A/N: I posted this on AO3 a while ago, and I just realized I never posted this here. Prompt from awful-aus on tumblr.


Sometimes, Asami doesn't buy flowers ahead of time. Each week, she always convinces herself that maybe, she won't go this week. That this will be the week she moves on and the past stops haunting her around street corners, under the hazy lights of the city, in her dreams. But Friday evenings she often finds herself tired of being cramped in the tiny walls of her office or even the thick atmosphere of the warehouse, so she walks home.

And, inevitably, her feet trace a familiar path.

Sometimes, then, she finds herself a block away, her hands uncomfortably empty. Once, she went to the graveyard anyway without flowers, her palms clenched around invisible stems, and she left feeling heavier than before. She's realized, since, that leaving the flowers lets her leave a piece of the heavy burden behind-a half, and then a half of a half, and then a half of a half of a half, continuously smaller pieces that never quite disappear but slowly become lighter and lighter.

So when she finds herself on that familiar block, with rows of neat houses with square little plots of land, and she hasn't bought flowers that week because she nearly convinced herself she didn't need to go, it's almost too easy to just...borrow a few.

One house in particular has vibrant flowers, red and pink and even blue and white all coexisting peacefully in the front yard. The scent had attracted her initially. The house has the smallest plot of land to work with, but the owner tilled the entire yard and filled it with teeming color. Asami was drawn to it instantly, inexplicably (or maybe she just doesn't want to think about how much a person has done with so little space, when she feels she has done so little with so much, and her chest is as empty as her hands).

She always has a knife on her, so she makes quick, neat, diagonal cuts across the stems. Sometimes she chooses all one color, sometimes she mixes them together. The color choice ebbs and flows with her moods, and she finds the days she cries are the days she picks the most vibrant blue. Asami feels a bit guilty at her occasional thieving, but the owner never seems to miss the few flowers that she takes, and somehow new ones quickly take their place. Some part of her is envious at how easily the gardener creates new life.

She assumes the owner must work late on Friday evenings, and she never sees them.

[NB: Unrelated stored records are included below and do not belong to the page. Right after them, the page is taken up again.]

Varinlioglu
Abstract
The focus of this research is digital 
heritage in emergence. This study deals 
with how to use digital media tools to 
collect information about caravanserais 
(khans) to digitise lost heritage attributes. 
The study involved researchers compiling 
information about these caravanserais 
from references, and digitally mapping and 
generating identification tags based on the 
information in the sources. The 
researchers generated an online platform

The first day she does, it's a pink and red day. She's feeling generally pleased after a successful new design, and she's drawn to the energetic tulips winking at her from the front corner of the garden. She leans over a black fence that comes up to her waist and snips a few of the bulbs off.

As she stands up, a soft noise catches her attention. She looks up and barely manages to hold onto the flower stems.

In the doorway of the house is a beautiful young woman casually leaning against the doorjamb, and even at this distance Asami can see her blue eyes nearly hum with intensity. They seem to match the blue hydrangea. (Eventually, Asami will no longer be able to associate blue with crying days.)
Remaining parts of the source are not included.